I started my first Boeuf Bourguignon at about 9:30 on the night before the Dinner. I began by cutting up a thick piece of slab bacon into lardons. When my mom made this for Christmas Eve in 1984 in Austin, Texas, she used Oscar Mayer, she didn’t have any choice. But in 2004 New York, there’s no excuse—certainly not when the woman who discovered Julia Child is coming over. I simmered the lardons in water for ten minutes once they were chopped so they wouldn’t make "the whole dish taste like bacon." I personally didn’t see the problem with this, but I’m no Julia Child, and in a situation as fraught as this one it must be assumed that Julia’s opinion is the correct one.

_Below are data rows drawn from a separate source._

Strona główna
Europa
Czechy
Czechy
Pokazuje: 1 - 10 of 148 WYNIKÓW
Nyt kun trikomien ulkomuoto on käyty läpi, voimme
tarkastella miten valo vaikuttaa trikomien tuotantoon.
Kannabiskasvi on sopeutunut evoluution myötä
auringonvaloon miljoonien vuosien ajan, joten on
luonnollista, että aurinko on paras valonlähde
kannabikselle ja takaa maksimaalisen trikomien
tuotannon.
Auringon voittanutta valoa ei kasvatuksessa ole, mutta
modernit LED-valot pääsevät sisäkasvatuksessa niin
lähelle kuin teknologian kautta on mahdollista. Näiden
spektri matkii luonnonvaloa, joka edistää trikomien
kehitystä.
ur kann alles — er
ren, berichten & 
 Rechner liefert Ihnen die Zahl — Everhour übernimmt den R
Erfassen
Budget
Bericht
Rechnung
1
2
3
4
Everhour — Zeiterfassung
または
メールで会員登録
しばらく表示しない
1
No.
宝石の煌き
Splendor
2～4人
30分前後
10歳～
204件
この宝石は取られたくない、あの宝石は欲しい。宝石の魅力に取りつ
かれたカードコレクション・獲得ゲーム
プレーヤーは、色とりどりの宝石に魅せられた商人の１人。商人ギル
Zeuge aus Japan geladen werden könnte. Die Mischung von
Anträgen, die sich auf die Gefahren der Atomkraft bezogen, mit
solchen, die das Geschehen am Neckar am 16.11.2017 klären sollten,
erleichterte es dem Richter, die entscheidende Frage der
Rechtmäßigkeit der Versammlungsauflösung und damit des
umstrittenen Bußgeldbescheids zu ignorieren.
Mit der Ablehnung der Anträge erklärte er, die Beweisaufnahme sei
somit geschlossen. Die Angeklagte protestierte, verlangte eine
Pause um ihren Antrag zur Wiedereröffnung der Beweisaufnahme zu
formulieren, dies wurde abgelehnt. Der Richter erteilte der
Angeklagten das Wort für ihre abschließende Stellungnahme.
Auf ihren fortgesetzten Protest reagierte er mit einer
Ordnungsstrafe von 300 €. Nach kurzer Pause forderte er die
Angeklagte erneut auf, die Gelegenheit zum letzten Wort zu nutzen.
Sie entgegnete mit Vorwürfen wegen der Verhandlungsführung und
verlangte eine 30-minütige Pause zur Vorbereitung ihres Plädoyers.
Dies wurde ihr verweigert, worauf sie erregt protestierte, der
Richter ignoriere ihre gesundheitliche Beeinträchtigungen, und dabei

The situation only got more fraught. She was up 'til four in the morning, called in sick from work, and slaved in the kitchen all that day. And then the phone rang.
It wasn’t even Judith who called. I’ve never spoken to Judith—and now it looks like I never will.
"I’m so sorry," moaned the journalist. He was distraught. "I know how much you were looking forward to this. She just doesn’t want to venture out to Queens in this weather."
Powell was crushed, but put on a brave face. "Well, she is ninety, after all, and it is sleeting. Maybe next time," she told the reporter, adding that "I didn’t even start wailing disconsolately until I was in the shower."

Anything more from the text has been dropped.